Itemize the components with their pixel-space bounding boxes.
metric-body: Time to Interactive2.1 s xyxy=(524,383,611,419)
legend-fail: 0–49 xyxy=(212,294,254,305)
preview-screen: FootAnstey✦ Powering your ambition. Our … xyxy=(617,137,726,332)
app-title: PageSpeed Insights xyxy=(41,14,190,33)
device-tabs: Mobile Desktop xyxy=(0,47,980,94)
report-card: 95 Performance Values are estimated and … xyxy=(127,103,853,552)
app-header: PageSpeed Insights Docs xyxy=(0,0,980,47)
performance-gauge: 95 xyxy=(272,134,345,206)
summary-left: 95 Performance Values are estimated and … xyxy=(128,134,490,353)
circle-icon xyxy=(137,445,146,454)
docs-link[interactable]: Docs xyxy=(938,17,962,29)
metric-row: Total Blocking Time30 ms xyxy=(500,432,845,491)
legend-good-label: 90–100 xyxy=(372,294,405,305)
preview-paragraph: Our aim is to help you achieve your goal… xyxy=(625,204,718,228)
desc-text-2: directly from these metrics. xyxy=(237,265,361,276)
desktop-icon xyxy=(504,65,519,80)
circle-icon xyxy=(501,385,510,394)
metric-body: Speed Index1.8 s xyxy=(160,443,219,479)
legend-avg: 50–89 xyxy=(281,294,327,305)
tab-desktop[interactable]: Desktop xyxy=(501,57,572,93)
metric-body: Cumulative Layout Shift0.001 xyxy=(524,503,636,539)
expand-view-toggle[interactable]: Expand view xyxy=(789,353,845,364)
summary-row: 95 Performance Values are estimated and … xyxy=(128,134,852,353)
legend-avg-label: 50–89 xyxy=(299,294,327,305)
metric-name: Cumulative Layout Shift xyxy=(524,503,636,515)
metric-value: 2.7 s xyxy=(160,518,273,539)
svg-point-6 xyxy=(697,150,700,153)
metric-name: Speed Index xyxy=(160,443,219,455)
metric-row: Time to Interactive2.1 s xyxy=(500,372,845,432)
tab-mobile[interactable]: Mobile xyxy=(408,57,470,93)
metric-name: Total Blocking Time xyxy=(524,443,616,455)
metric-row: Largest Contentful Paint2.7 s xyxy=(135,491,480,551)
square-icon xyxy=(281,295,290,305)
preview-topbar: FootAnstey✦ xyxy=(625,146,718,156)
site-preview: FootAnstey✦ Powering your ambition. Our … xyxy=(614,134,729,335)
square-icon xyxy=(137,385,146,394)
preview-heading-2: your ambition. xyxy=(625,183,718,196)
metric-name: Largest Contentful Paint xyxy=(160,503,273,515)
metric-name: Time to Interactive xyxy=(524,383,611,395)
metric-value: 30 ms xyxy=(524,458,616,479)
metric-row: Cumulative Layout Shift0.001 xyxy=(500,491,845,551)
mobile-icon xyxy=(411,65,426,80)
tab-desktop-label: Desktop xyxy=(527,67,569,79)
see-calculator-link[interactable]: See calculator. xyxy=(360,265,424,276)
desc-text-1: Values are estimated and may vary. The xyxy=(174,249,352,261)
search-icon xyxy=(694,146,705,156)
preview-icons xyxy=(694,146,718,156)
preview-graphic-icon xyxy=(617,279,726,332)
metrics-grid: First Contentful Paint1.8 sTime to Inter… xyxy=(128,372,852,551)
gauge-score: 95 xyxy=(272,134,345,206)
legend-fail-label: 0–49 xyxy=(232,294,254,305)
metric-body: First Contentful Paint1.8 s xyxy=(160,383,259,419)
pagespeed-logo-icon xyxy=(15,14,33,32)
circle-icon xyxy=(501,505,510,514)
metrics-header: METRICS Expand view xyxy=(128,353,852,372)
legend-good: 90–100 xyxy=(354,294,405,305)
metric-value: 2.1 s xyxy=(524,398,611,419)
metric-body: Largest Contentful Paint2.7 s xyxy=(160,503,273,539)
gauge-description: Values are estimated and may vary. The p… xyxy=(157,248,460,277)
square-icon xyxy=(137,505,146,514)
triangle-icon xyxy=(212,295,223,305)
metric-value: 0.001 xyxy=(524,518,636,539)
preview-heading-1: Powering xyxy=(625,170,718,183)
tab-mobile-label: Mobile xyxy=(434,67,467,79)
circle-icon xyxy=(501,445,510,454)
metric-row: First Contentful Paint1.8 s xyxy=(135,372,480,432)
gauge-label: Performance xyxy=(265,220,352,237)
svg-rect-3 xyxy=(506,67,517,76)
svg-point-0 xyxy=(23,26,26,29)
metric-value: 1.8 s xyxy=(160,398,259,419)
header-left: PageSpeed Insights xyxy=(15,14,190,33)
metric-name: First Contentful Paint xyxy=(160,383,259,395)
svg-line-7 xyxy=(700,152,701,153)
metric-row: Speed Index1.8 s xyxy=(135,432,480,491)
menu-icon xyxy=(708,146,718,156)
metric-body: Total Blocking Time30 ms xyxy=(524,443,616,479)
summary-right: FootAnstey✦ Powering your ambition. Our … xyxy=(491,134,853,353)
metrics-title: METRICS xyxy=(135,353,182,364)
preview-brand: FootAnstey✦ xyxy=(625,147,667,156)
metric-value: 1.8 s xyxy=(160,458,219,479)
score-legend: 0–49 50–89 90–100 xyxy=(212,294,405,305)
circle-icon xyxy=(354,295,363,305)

☆ ☆ ☆ ☆ ☆

# The problem:
Each entry above needs to be output exactly.

# Answer section:
Itemize the components with their pixel-space bounding boxes.
metric-body: Time to Interactive2.1 s xyxy=(524,383,611,419)
legend-fail: 0–49 xyxy=(212,294,254,305)
preview-screen: FootAnstey✦ Powering your ambition. Our … xyxy=(617,137,726,332)
app-title: PageSpeed Insights xyxy=(41,14,190,33)
device-tabs: Mobile Desktop xyxy=(0,47,980,94)
report-card: 95 Performance Values are estimated and … xyxy=(127,103,853,552)
app-header: PageSpeed Insights Docs xyxy=(0,0,980,47)
performance-gauge: 95 xyxy=(272,134,345,206)
summary-left: 95 Performance Values are estimated and … xyxy=(128,134,490,353)
circle-icon xyxy=(137,445,146,454)
docs-link[interactable]: Docs xyxy=(938,17,962,29)
metric-row: Total Blocking Time30 ms xyxy=(500,432,845,491)
legend-good-label: 90–100 xyxy=(372,294,405,305)
preview-paragraph: Our aim is to help you achieve your goal… xyxy=(625,204,718,228)
desc-text-2: directly from these metrics. xyxy=(237,265,361,276)
desktop-icon xyxy=(504,65,519,80)
circle-icon xyxy=(501,385,510,394)
metric-body: Speed Index1.8 s xyxy=(160,443,219,479)
legend-avg: 50–89 xyxy=(281,294,327,305)
tab-desktop[interactable]: Desktop xyxy=(501,57,572,93)
metric-body: Cumulative Layout Shift0.001 xyxy=(524,503,636,539)
expand-view-toggle[interactable]: Expand view xyxy=(789,353,845,364)
summary-row: 95 Performance Values are estimated and … xyxy=(128,134,852,353)
legend-avg-label: 50–89 xyxy=(299,294,327,305)
metric-name: Cumulative Layout Shift xyxy=(524,503,636,515)
metric-value: 2.7 s xyxy=(160,518,273,539)
svg-point-6 xyxy=(697,150,700,153)
metric-name: Speed Index xyxy=(160,443,219,455)
metric-row: Time to Interactive2.1 s xyxy=(500,372,845,432)
tab-mobile[interactable]: Mobile xyxy=(408,57,470,93)
metric-name: Total Blocking Time xyxy=(524,443,616,455)
metric-row: Largest Contentful Paint2.7 s xyxy=(135,491,480,551)
square-icon xyxy=(281,295,290,305)
preview-topbar: FootAnstey✦ xyxy=(625,146,718,156)
site-preview: FootAnstey✦ Powering your ambition. Our … xyxy=(614,134,729,335)
square-icon xyxy=(137,385,146,394)
preview-heading-2: your ambition. xyxy=(625,183,718,196)
metric-name: Largest Contentful Paint xyxy=(160,503,273,515)
metric-name: Time to Interactive xyxy=(524,383,611,395)
metric-value: 30 ms xyxy=(524,458,616,479)
metric-row: Cumulative Layout Shift0.001 xyxy=(500,491,845,551)
mobile-icon xyxy=(411,65,426,80)
tab-desktop-label: Desktop xyxy=(527,67,569,79)
see-calculator-link[interactable]: See calculator. xyxy=(360,265,424,276)
desc-text-1: Values are estimated and may vary. The xyxy=(174,249,352,261)
search-icon xyxy=(694,146,705,156)
preview-icons xyxy=(694,146,718,156)
preview-graphic-icon xyxy=(617,279,726,332)
metrics-grid: First Contentful Paint1.8 sTime to Inter… xyxy=(128,372,852,551)
gauge-score: 95 xyxy=(272,134,345,206)
legend-fail-label: 0–49 xyxy=(232,294,254,305)
metric-body: First Contentful Paint1.8 s xyxy=(160,383,259,419)
pagespeed-logo-icon xyxy=(15,14,33,32)
circle-icon xyxy=(501,505,510,514)
metrics-header: METRICS Expand view xyxy=(128,353,852,372)
legend-good: 90–100 xyxy=(354,294,405,305)
metric-value: 2.1 s xyxy=(524,398,611,419)
metric-body: Largest Contentful Paint2.7 s xyxy=(160,503,273,539)
gauge-description: Values are estimated and may vary. The p… xyxy=(157,248,460,277)
square-icon xyxy=(137,505,146,514)
triangle-icon xyxy=(212,295,223,305)
metric-value: 0.001 xyxy=(524,518,636,539)
preview-heading-1: Powering xyxy=(625,170,718,183)
tab-mobile-label: Mobile xyxy=(434,67,467,79)
circle-icon xyxy=(501,445,510,454)
metric-row: First Contentful Paint1.8 s xyxy=(135,372,480,432)
gauge-label: Performance xyxy=(265,220,352,237)
svg-rect-3 xyxy=(506,67,517,76)
svg-point-0 xyxy=(23,26,26,29)
metric-value: 1.8 s xyxy=(160,398,259,419)
header-left: PageSpeed Insights xyxy=(15,14,190,33)
metric-name: First Contentful Paint xyxy=(160,383,259,395)
svg-line-7 xyxy=(700,152,701,153)
metric-row: Speed Index1.8 s xyxy=(135,432,480,491)
menu-icon xyxy=(708,146,718,156)
metric-body: Total Blocking Time30 ms xyxy=(524,443,616,479)
summary-right: FootAnstey✦ Powering your ambition. Our … xyxy=(491,134,853,353)
metrics-title: METRICS xyxy=(135,353,182,364)
preview-brand: FootAnstey✦ xyxy=(625,147,667,156)
metric-value: 1.8 s xyxy=(160,458,219,479)
score-legend: 0–49 50–89 90–100 xyxy=(212,294,405,305)
circle-icon xyxy=(354,295,363,305)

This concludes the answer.